**Data extract**
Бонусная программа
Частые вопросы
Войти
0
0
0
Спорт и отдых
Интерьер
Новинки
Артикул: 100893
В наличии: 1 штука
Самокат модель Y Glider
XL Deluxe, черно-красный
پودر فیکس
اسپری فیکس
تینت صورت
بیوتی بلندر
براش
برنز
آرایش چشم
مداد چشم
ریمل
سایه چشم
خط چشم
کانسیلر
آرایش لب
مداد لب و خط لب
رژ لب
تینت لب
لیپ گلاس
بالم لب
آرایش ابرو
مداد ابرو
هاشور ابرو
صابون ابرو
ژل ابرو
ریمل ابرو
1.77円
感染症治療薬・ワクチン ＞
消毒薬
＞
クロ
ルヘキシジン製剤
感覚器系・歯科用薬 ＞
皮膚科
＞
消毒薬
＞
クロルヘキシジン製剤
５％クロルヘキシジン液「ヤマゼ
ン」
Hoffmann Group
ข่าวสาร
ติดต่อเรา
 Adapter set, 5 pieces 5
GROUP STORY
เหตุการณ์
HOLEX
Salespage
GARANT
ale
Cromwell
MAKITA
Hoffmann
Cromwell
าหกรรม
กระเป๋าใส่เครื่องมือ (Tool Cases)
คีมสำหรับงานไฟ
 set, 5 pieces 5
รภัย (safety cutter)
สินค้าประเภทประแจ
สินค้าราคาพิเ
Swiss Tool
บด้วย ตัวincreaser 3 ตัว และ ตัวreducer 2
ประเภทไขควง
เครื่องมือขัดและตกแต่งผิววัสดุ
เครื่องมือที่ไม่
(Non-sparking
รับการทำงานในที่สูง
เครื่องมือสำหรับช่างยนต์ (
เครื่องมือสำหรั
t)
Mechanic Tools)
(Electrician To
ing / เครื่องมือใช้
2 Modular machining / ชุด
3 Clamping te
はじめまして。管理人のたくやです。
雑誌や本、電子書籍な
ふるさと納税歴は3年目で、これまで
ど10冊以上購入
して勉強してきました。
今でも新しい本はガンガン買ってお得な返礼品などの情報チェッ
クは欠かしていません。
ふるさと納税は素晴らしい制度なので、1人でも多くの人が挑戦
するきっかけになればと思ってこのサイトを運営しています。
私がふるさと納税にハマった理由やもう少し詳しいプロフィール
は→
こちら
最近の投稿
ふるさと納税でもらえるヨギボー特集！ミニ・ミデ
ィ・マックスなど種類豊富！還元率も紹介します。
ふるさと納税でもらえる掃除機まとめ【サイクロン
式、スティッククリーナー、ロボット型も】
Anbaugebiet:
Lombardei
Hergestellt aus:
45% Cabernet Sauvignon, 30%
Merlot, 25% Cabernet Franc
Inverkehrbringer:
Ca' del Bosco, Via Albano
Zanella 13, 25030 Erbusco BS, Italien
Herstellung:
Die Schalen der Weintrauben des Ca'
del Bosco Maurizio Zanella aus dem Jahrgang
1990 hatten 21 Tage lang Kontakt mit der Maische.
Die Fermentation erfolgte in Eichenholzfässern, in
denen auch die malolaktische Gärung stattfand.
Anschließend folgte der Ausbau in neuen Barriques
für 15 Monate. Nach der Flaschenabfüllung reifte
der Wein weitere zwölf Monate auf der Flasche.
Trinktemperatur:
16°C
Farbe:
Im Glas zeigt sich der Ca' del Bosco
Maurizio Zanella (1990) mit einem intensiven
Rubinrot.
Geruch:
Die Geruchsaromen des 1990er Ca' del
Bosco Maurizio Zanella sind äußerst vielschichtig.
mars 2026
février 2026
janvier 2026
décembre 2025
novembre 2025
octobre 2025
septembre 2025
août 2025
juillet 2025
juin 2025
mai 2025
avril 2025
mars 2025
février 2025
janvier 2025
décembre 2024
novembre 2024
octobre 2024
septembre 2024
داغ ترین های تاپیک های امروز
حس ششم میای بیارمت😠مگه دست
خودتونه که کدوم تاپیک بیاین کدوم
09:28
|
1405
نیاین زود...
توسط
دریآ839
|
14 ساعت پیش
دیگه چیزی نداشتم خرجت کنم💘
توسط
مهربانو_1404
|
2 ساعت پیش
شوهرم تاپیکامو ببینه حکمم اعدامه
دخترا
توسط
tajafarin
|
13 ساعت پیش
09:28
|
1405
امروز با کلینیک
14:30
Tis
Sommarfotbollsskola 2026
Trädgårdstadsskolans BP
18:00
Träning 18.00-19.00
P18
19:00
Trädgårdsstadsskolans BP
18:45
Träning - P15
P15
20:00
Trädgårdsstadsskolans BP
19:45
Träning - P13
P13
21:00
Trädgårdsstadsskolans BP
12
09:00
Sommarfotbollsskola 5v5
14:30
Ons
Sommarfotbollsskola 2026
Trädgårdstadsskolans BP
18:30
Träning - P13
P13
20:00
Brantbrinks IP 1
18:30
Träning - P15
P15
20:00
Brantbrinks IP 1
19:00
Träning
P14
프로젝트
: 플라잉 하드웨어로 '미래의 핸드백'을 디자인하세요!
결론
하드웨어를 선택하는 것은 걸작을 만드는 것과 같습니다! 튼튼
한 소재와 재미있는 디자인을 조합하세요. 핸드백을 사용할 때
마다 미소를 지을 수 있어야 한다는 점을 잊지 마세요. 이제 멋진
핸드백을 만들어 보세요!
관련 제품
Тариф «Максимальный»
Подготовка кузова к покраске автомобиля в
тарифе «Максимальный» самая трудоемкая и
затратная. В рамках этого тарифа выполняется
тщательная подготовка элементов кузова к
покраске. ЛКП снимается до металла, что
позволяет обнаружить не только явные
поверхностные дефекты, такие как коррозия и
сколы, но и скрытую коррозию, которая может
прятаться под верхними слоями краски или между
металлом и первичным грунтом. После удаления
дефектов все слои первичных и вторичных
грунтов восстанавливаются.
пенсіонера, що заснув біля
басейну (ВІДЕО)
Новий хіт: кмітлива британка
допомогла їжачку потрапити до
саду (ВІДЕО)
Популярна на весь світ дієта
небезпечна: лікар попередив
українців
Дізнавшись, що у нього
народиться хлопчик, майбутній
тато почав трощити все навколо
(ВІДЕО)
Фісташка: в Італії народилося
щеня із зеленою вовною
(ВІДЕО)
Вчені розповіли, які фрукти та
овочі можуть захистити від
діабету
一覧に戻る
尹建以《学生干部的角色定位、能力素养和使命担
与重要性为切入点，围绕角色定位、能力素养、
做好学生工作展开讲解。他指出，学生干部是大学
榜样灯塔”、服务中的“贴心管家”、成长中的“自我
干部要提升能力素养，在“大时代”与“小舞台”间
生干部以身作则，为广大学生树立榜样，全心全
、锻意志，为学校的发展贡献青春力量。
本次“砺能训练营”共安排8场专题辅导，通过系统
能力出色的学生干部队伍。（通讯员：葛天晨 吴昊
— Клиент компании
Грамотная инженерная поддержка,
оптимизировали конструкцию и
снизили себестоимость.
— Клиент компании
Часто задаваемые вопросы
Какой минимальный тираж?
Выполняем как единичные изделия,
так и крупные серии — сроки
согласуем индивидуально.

**Task to carry out**
In this exercise, the data above is to be printed exactly.

**Response below**
Бонусная программа
Частые вопросы
Войти
0
0
0
Спорт и отдых
Интерьер
Новинки
Артикул: 100893
В наличии: 1 штука
Самокат модель Y Glider
XL Deluxe, черно-красный
پودر فیکس
اسپری فیکس
تینت صورت
بیوتی بلندر
براش
برنز
آرایش چشم
مداد چشم
ریمل
سایه چشم
خط چشم
کانسیلر
آرایش لب
مداد لب و خط لب
رژ لب
تینت لب
لیپ گلاس
بالم لب
آرایش ابرو
مداد ابرو
هاشور ابرو
صابون ابرو
ژل ابرو
ریمل ابرو
1.77円
感染症治療薬・ワクチン ＞
消毒薬
＞
クロ
ルヘキシジン製剤
感覚器系・歯科用薬 ＞
皮膚科
＞
消毒薬
＞
クロルヘキシジン製剤
５％クロルヘキシジン液「ヤマゼ
ン」
Hoffmann Group
ข่าวสาร
ติดต่อเรา
 Adapter set, 5 pieces 5
GROUP STORY
เหตุการณ์
HOLEX
Salespage
GARANT
ale
Cromwell
MAKITA
Hoffmann
Cromwell
าหกรรม
กระเป๋าใส่เครื่องมือ (Tool Cases)
คีมสำหรับงานไฟ
 set, 5 pieces 5
รภัย (safety cutter)
สินค้าประเภทประแจ
สินค้าราคาพิเ
Swiss Tool
บด้วย ตัวincreaser 3 ตัว และ ตัวreducer 2
ประเภทไขควง
เครื่องมือขัดและตกแต่งผิววัสดุ
เครื่องมือที่ไม่
(Non-sparking
รับการทำงานในที่สูง
เครื่องมือสำหรับช่างยนต์ (
เครื่องมือสำหรั
t)
Mechanic Tools)
(Electrician To
ing / เครื่องมือใช้
2 Modular machining / ชุด
3 Clamping te
はじめまして。管理人のたくやです。
雑誌や本、電子書籍な
ふるさと納税歴は3年目で、これまで
ど10冊以上購入
して勉強してきました。
今でも新しい本はガンガン買ってお得な返礼品などの情報チェッ
クは欠かしていません。
ふるさと納税は素晴らしい制度なので、1人でも多くの人が挑戦
するきっかけになればと思ってこのサイトを運営しています。
私がふるさと納税にハマった理由やもう少し詳しいプロフィール
は→
こちら
最近の投稿
ふるさと納税でもらえるヨギボー特集！ミニ・ミデ
ィ・マックスなど種類豊富！還元率も紹介します。
ふるさと納税でもらえる掃除機まとめ【サイクロン
式、スティッククリーナー、ロボット型も】
Anbaugebiet:
Lombardei
Hergestellt aus:
45% Cabernet Sauvignon, 30%
Merlot, 25% Cabernet Franc
Inverkehrbringer:
Ca' del Bosco, Via Albano
Zanella 13, 25030 Erbusco BS, Italien
Herstellung:
Die Schalen der Weintrauben des Ca'
del Bosco Maurizio Zanella aus dem Jahrgang
1990 hatten 21 Tage lang Kontakt mit der Maische.
Die Fermentation erfolgte in Eichenholzfässern, in
denen auch die malolaktische Gärung stattfand.
Anschließend folgte der Ausbau in neuen Barriques
für 15 Monate. Nach der Flaschenabfüllung reifte
der Wein weitere zwölf Monate auf der Flasche.
Trinktemperatur:
16°C
Farbe:
Im Glas zeigt sich der Ca' del Bosco
Maurizio Zanella (1990) mit einem intensiven
Rubinrot.
Geruch:
Die Geruchsaromen des 1990er Ca' del
Bosco Maurizio Zanella sind äußerst vielschichtig.
mars 2026
février 2026
janvier 2026
décembre 2025
novembre 2025
octobre 2025
septembre 2025
août 2025
juillet 2025
juin 2025
mai 2025
avril 2025
mars 2025
février 2025
janvier 2025
décembre 2024
novembre 2024
octobre 2024
septembre 2024
داغ ترین های تاپیک های امروز
حس ششم میای بیارمت😠مگه دست
خودتونه که کدوم تاپیک بیاین کدوم
09:28
|
1405
نیاین زود...
توسط
دریآ839
|
14 ساعت پیش
دیگه چیزی نداشتم خرجت کنم💘
توسط
مهربانو_1404
|
2 ساعت پیش
شوهرم تاپیکامو ببینه حکمم اعدامه
دخترا
توسط
tajafarin
|
13 ساعت پیش
09:28
|
1405
امروز با کلینیک
14:30
Tis
Sommarfotbollsskola 2026
Trädgårdstadsskolans BP
18:00
Träning 18.00-19.00
P18
19:00
Trädgårdsstadsskolans BP
18:45
Träning - P15
P15
20:00
Trädgårdsstadsskolans BP
19:45
Träning - P13
P13
21:00
Trädgårdsstadsskolans BP
12
09:00
Sommarfotbollsskola 5v5
14:30
Ons
Sommarfotbollsskola 2026
Trädgårdstadsskolans BP
18:30
Träning - P13
P13
20:00
Brantbrinks IP 1
18:30
Träning - P15
P15
20:00
Brantbrinks IP 1
19:00
Träning
P14
프로젝트
: 플라잉 하드웨어로 '미래의 핸드백'을 디자인하세요!
결론
하드웨어를 선택하는 것은 걸작을 만드는 것과 같습니다! 튼튼
한 소재와 재미있는 디자인을 조합하세요. 핸드백을 사용할 때
마다 미소를 지을 수 있어야 한다는 점을 잊지 마세요. 이제 멋진
핸드백을 만들어 보세요!
관련 제품
Тариф «Максимальный»
Подготовка кузова к покраске автомобиля в
тарифе «Максимальный» самая трудоемкая и
затратная. В рамках этого тарифа выполняется
тщательная подготовка элементов кузова к
покраске. ЛКП снимается до металла, что
позволяет обнаружить не только явные
поверхностные дефекты, такие как коррозия и
сколы, но и скрытую коррозию, которая может
прятаться под верхними слоями краски или между
металлом и первичным грунтом. После удаления
дефектов все слои первичных и вторичных
грунтов восстанавливаются.
пенсіонера, що заснув біля
басейну (ВІДЕО)
Новий хіт: кмітлива британка
допомогла їжачку потрапити до
саду (ВІДЕО)
Популярна на весь світ дієта
небезпечна: лікар попередив
українців
Дізнавшись, що у нього
народиться хлопчик, майбутній
тато почав трощити все навколо
(ВІДЕО)
Фісташка: в Італії народилося
щеня із зеленою вовною
(ВІДЕО)
Вчені розповіли, які фрукти та
овочі можуть захистити від
діабету
一覧に戻る
尹建以《学生干部的角色定位、能力素养和使命担
与重要性为切入点，围绕角色定位、能力素养、
做好学生工作展开讲解。他指出，学生干部是大学
榜样灯塔”、服务中的“贴心管家”、成长中的“自我
干部要提升能力素养，在“大时代”与“小舞台”间
生干部以身作则，为广大学生树立榜样，全心全
、锻意志，为学校的发展贡献青春力量。
本次“砺能训练营”共安排8场专题辅导，通过系统
能力出色的学生干部队伍。（通讯员：葛天晨 吴昊
— Клиент компании
Грамотная инженерная поддержка,
оптимизировали конструкцию и
снизили себестоимость.
— Клиент компании
Часто задаваемые вопросы
Какой минимальный тираж?
Выполняем как единичные изделия,
так и крупные серии — сроки
согласуем индивидуально.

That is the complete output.